If an entry holds a picture, leave the picture out and copy the rest of the listing exactly.
━━━━━ Listed entries
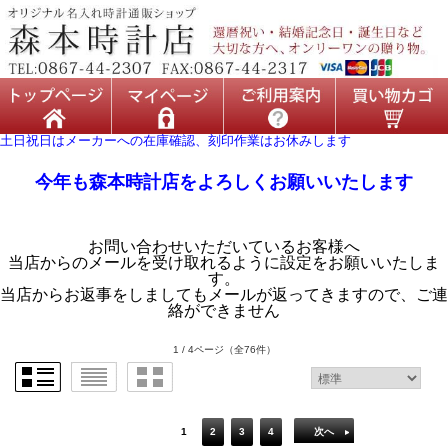
土日祝日はメーカーへの在庫確認、刻印作業はお休みします
今年も森本時計店をよろしくお願いいたします
お問い合わせいただいているお客様へ
当店からのメールを受け取れるように設定をお願いいたしま
す。
当店からお返事をしましてもメールが返ってきますので、ご連
絡ができません
1 / 4ページ
（全76件）
1
2
3
4
次へ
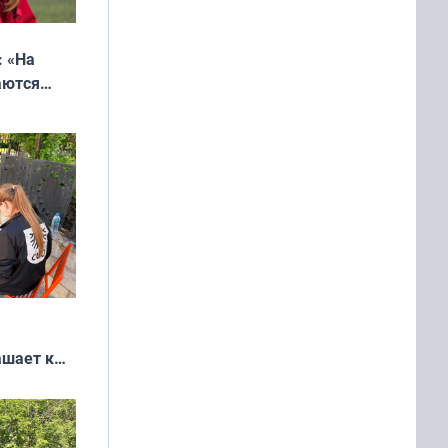
: «На
аются
 выгодно,
ашает к
удожников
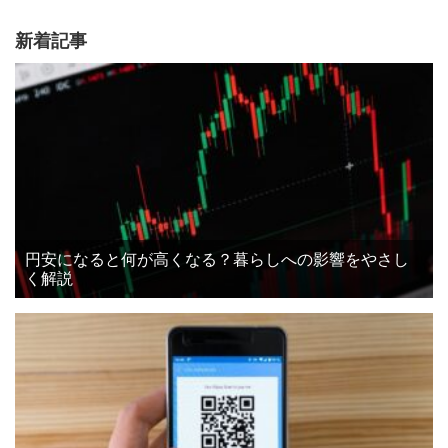
新着記事
円安になると何が高くなる？暮らしへの影響をやさし
く解説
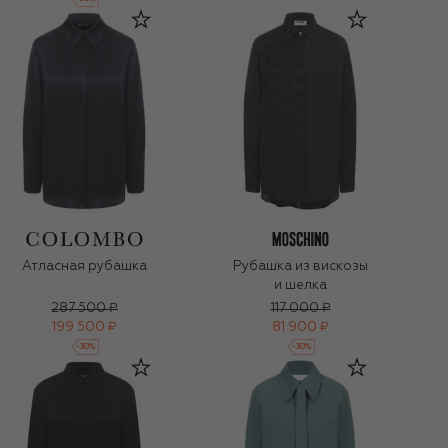
Атласная рубашка
Рубашка из вискозы
и шелка
287 500 ₽
117 000 ₽
199 500 ₽
81 900 ₽
-
30
%
-
30
%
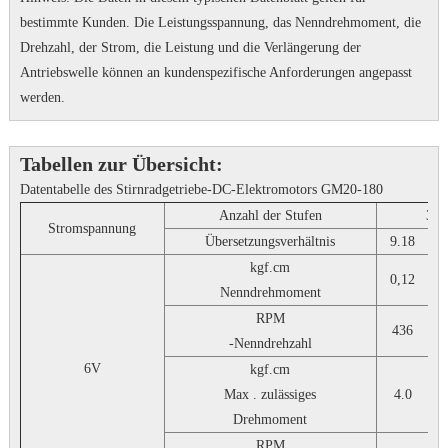
bestimmte Kunden.
Die Leistungsspannung, das Nenndrehmoment, die
Drehzahl, der Strom, die Leistung und die Verlängerung der
Antriebswelle können an kundenspezifische Anforderungen angepasst
werden.
Tabellen zur Übersicht:
Datentabelle des Stirnradgetriebe-DC-Elektromotors GM20-180
Anzahl der Stufen
3
Stromspannung
Übersetzungsverhältnis
9.18
kgf.cm
0,12
Nenndrehmoment
RPM
436
-Nenndrehzahl
6V
kgf.cm
Max . zulässiges
4.0
Drehmoment
RPM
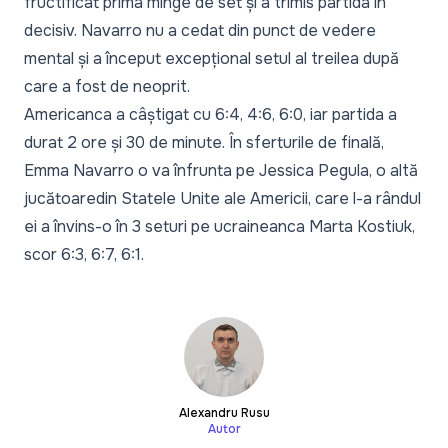
fructificat prima minge de set și a trimis partida în
decisiv. Navarro nu a cedat din punct de vedere
mental și a început excepțional setul al treilea după
care a fost de neoprit.
Americanca a câștigat cu 6:4, 4:6, 6:0, iar partida a
durat 2 ore și 30 de minute. În sferturile de finală,
Emma Navarro o va înfrunta pe Jessica Pegula, o altă
jucătoaredin Statele Unite ale Americii, care l-a rândul
ei a învins-o în 3 seturi pe ucraineanca Marta Kostiuk,
scor 6:3, 6:7, 6:1.
Alexandru Rusu
Autor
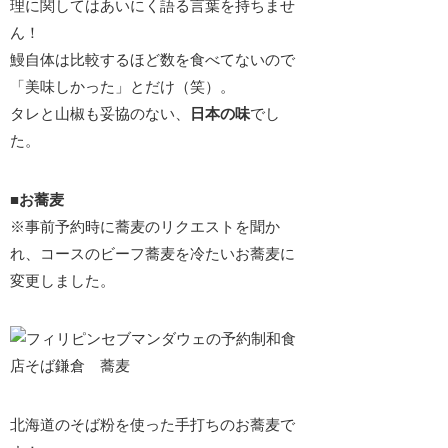
理に関してはあいにく語る言葉を持ちませ
ん！
鰻自体は比較するほど数を食べてないので
「美味しかった」とだけ（笑）。
タレと山椒も妥協のない、
日本の味
でし
た。
■お蕎麦
※事前予約時に蕎麦のリクエストを聞か
れ、コースの
ビーフ蕎麦を冷たいお蕎麦に
変更
しました。
北海道のそば粉を使った手打ちのお蕎麦で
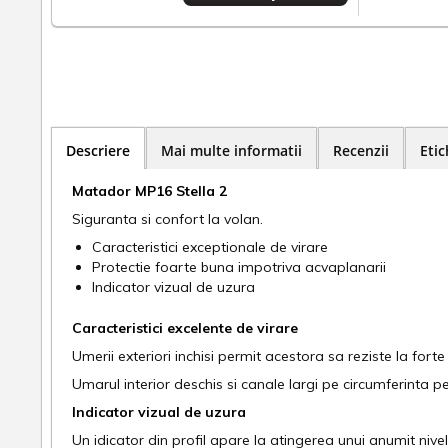
Descriere
Mai multe informatii
Recenzii
Etic
Matador MP16 Stella 2
Siguranta si confort la volan.
Caracteristici exceptionale de virare
Protectie foarte buna impotriva acvaplanarii
Indicator vizual de uzura
Caracteristici excelente de virare
Umerii exteriori inchisi permit acestora sa reziste la forte
Umarul interior deschis si canale largi pe circumferinta p
Indicator vizual de uzura
Un idicator din profil apare la atingerea unui anumit niv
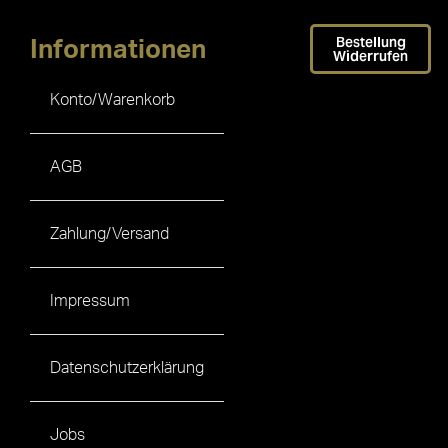
Bestellung
Informationen
Widerrufen
Konto/Warenkorb
AGB
Zahlung/Versand
Impressum
Datenschutzerklärung
Jobs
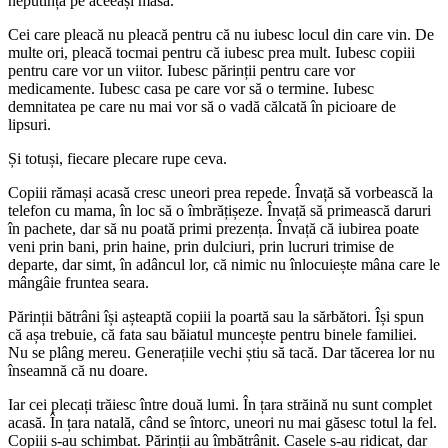
neputința pe aceeași masă.
Cei care pleacă nu pleacă pentru că nu iubesc locul din care vin. De
multe ori, pleacă tocmai pentru că iubesc prea mult. Iubesc copiii
pentru care vor un viitor. Iubesc părinții pentru care vor
medicamente. Iubesc casa pe care vor să o termine. Iubesc
demnitatea pe care nu mai vor să o vadă călcată în picioare de
lipsuri.
Și totuși, fiecare plecare rupe ceva.
Copiii rămași acasă cresc uneori prea repede. Învață să vorbească la
telefon cu mama, în loc să o îmbrățișeze. Învață să primească daruri
în pachete, dar să nu poată primi prezența. Învață că iubirea poate
veni prin bani, prin haine, prin dulciuri, prin lucruri trimise de
departe, dar simt, în adâncul lor, că nimic nu înlocuiește mâna care le
mângâie fruntea seara.
Părinții bătrâni își așteaptă copiii la poartă sau la sărbători. Își spun
că așa trebuie, că fata sau băiatul muncește pentru binele familiei.
Nu se plâng mereu. Generațiile vechi știu să tacă. Dar tăcerea lor nu
înseamnă că nu doare.
Iar cei plecați trăiesc între două lumi. În țara străină nu sunt complet
acasă. În țara natală, când se întorc, uneori nu mai găsesc totul la fel.
Copiii s-au schimbat. Părinții au îmbătrânit. Casele s-au ridicat, dar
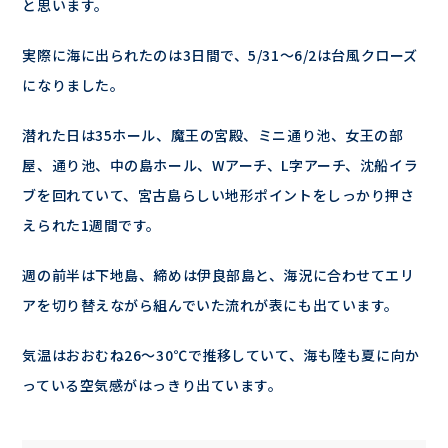
と思います。
実際に海に出られたのは3日間で、5/31〜6/2は台風クローズ
になりました。
潜れた日は35ホール、魔王の宮殿、ミニ通り池、女王の部
屋、通り池、中の島ホール、Wアーチ、L字アーチ、沈船イラ
ブを回れていて、宮古島らしい地形ポイントをしっかり押さ
えられた1週間です。
週の前半は下地島、締めは伊良部島と、海況に合わせてエリ
アを切り替えながら組んでいた流れが表にも出ています。
気温はおおむね26〜30℃で推移していて、海も陸も夏に向か
っている空気感がはっきり出ています。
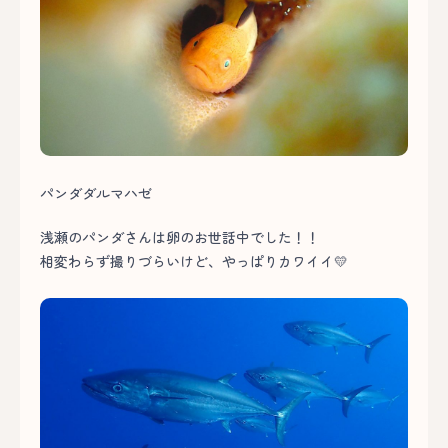
パンダダルマハゼ
浅瀬のパンダさんは卵のお世話中でした！！
相変わらず撮りづらいけど、やっぱりカワイイ💛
━━━━━━━━━━
## Expected answer
土日祝日はメーカーへの在庫確認、刻印作業はお休みします
今年も森本時計店をよろしくお願いいたします
お問い合わせいただいているお客様へ
当店からのメールを受け取れるように設定をお願いいたしま
す。
当店からお返事をしましてもメールが返ってきますので、ご連
絡ができません
1 / 4ページ
（全76件）
1
2
3
4
次へ
: «На
аются
 выгодно,
ашает к
удожников
新着記事
円安になると何が高くなる？暮らしへの影響をやさし
く解説
Атласная рубашка
Рубашка из вискозы
и шелка
287 500 ₽
117 000 ₽
199 500 ₽
81 900 ₽
-
30
%
-
30
%
bestimmte Kunden.
Die Leistungsspannung, das Nenndrehmoment, die
Drehzahl, der Strom, die Leistung und die Verlängerung der
Antriebswelle können an kundenspezifische Anforderungen angepasst
werden.
Tabellen zur Übersicht:
Datentabelle des Stirnradgetriebe-DC-Elektromotors GM20-180
Anzahl der Stufen
3
Stromspannung
Übersetzungsverhältnis
9.18
kgf.cm
0,12
Nenndrehmoment
RPM
436
-Nenndrehzahl
6V
kgf.cm
Max . zulässiges
4.0
Drehmoment
RPM
fructificat prima minge de set și a trimis partida în
decisiv. Navarro nu a cedat din punct de vedere
mental și a început excepțional setul al treilea după
care a fost de neoprit.
Americanca a câștigat cu 6:4, 4:6, 6:0, iar partida a
durat 2 ore și 30 de minute. În sferturile de finală,
Emma Navarro o va înfrunta pe Jessica Pegula, o altă
jucătoaredin Statele Unite ale Americii, care l-a rândul
ei a învins-o în 3 seturi pe ucraineanca Marta Kostiuk,
scor 6:3, 6:7, 6:1.
Alexandru Rusu
Autor
理に関してはあいにく語る言葉を持ちませ
ん！
鰻自体は比較するほど数を食べてないので
「美味しかった」とだけ（笑）。
タレと山椒も妥協のない、
日本の味
でし
た。
■お蕎麦
※事前予約時に蕎麦のリクエストを聞か
れ、コースの
ビーフ蕎麦を冷たいお蕎麦に
変更
しました。
北海道のそば粉を使った手打ちのお蕎麦で
Descriere
Mai multe informatii
Recenzii
Etic
Matador MP16 Stella 2
Siguranta si confort la volan.
Caracteristici exceptionale de virare
Protectie foarte buna impotriva acvaplanarii
Indicator vizual de uzura
Caracteristici excelente de virare
Umerii exteriori inchisi permit acestora sa reziste la forte
Umarul interior deschis si canale largi pe circumferinta p
Indicator vizual de uzura
Un idicator din profil apare la atingerea unui anumit niv
Bestellung
Informationen
Widerrufen
Konto/Warenkorb
AGB
Zahlung/Versand
Impressum
Datenschutzerklärung
Jobs
neputința pe aceeași masă.
Cei care pleacă nu pleacă pentru că nu iubesc locul din care vin. De
multe ori, pleacă tocmai pentru că iubesc prea mult. Iubesc copiii
pentru care vor un viitor. Iubesc părinții pentru care vor
medicamente. Iubesc casa pe care vor să o termine. Iubesc
demnitatea pe care nu mai vor să o vadă călcată în picioare de
lipsuri.
Și totuși, fiecare plecare rupe ceva.
Copiii rămași acasă cresc uneori prea repede. Învață să vorbească la
telefon cu mama, în loc să o îmbrățișeze. Învață să primească daruri
în pachete, dar să nu poată primi prezența. Învață că iubirea poate
veni prin bani, prin haine, prin dulciuri, prin lucruri trimise de
departe, dar simt, în adâncul lor, că nimic nu înlocuiește mâna care le
mângâie fruntea seara.
Părinții bătrâni își așteaptă copiii la poartă sau la sărbători. Își spun
că așa trebuie, că fata sau băiatul muncește pentru binele familiei.
Nu se plâng mereu. Generațiile vechi știu să tacă. Dar tăcerea lor nu
înseamnă că nu doare.
Iar cei plecați trăiesc între două lumi. În țara străină nu sunt complet
acasă. În țara natală, când se întorc, uneori nu mai găsesc totul la fel.
Copiii s-au schimbat. Părinții au îmbătrânit. Casele s-au ridicat, dar
と思います。
実際に海に出られたのは3日間で、5/31〜6/2は台風クローズ
になりました。
潜れた日は35ホール、魔王の宮殿、ミニ通り池、女王の部
屋、通り池、中の島ホール、Wアーチ、L字アーチ、沈船イラ
ブを回れていて、宮古島らしい地形ポイントをしっかり押さ
えられた1週間です。
週の前半は下地島、締めは伊良部島と、海況に合わせてエリ
アを切り替えながら組んでいた流れが表にも出ています。
気温はおおむね26〜30℃で推移していて、海も陸も夏に向か
っている空気感がはっきり出ています。
パンダダルマハゼ
浅瀬のパンダさんは卵のお世話中でした！！
相変わらず撮りづらいけど、やっぱりカワイイ💛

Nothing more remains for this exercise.